Comparative Evaluation of Genetic Gains through Selection Methods

Introduction

The evaluation of genetic gains following one or more generations of selection introduces challenges, primarily stemming from the variability of generation means. Generation means fluctuate erratically, making accurate measurement challenging. The average response per generation is best measured through the slope of a regression line fitted to the generation means, addressing the inherent variability.

Causes of Variation

Several causes contribute to the variation in response between generations, including random genetic drift, sampling errors in estimating generation means, differences in selection differentials, and environmental factors. Mitigating variation due to random drift and sampling errors requires increasing the number of selected and measured individuals. Environmental differences can be addressed by maintaining an unselected control population, which estimates genetic improvement. However, the use of a control may compromise precision due to limited experimental scale.

Two-Way or Divergent Selection:

• The relative accuracy of response estimation can be improved by employing two-way or divergent selection, where the control is selected in the opposite direction. 
• This approach reduces some of the variation between generations, enhancing precision. However, an unselected control remains preferable if the interest lies solely in one direction of change.

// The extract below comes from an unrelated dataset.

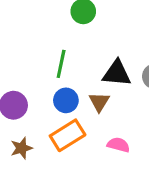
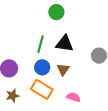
black triangle: (117, 73) -> (65, 44), moved
orange rectangle: (68, 135) -> (42, 89), turned 60

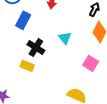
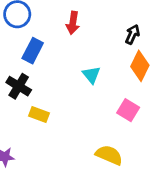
black cross: (36, 48) -> (19, 86), moved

Environmental Trends and Challenges:

• Random changes in the environment decrease estimation precision but do not invalidate the estimate. More significant challenges arise from environmental trends, such as progressive changes over time.
• Distinguishing between responses to selection and environmental trends becomes difficult without a control. Assessing the effectiveness of selection in improving domestic animals and plants becomes complex, particularly when environmental trends are present.

Overlapping Generations:

• When generations overlap, as seen with farm animals, it becomes possible to address some of the challenges associated with environmental trends. 
• Overlapping generations offer a way to discern the contributions of selection and improved management to observed improvements.

Selection Differential Weighing

• In experimental selection, the measurement of the response and selection differential is crucial, as it helps understand the genetic perspective. 
• Distinguishing between the expected and effective selection differential is essential, considering that not all individual parents contribute equally to the next generation. The weighting of the selection differential involves considering the deviations of parents based on the number of offspring measured.

Effects of Natural Selection

• Weighting the selection differential accounts for a significant portion of natural selection effects. Differences in fertility related to parental phenotypic values impact the joint effects of natural and artificial selection. 
• By comparing the effective (weighted) and expected selection differentials, insights into the operation of natural selection can be gained.

Realized Heritability

• The response per generation reflects the outcomes, but a mean is necessary to understand the relationship between the response and the selection differential. The response can be expressed as a proportion of the selection differential, offering insights into the impact of selection. 
• Plotting generation means against the cumulated selection differential helps visualize the total selection applied over successive generations.

Estimating Heritability

• The response to selection serves as an estimate of heritability in the base population. The ratio of the response to the selection differential (BS) provides valuable information. 
• The heritability estimated through this approach, termed realized heritability, primarily describes the response and may not always accurately reflect the heritability in the base population due to factors like environmental trends or inbreeding depression.

Addressing Random Drift Effects

Random drift effects can complicate the estimation of heritability. Replication of the selection in different directions (upward and downward) allows for a more comprehensive understanding of realized heritabilities, providing valid descriptions of the response and offering insights into the base population's heritability.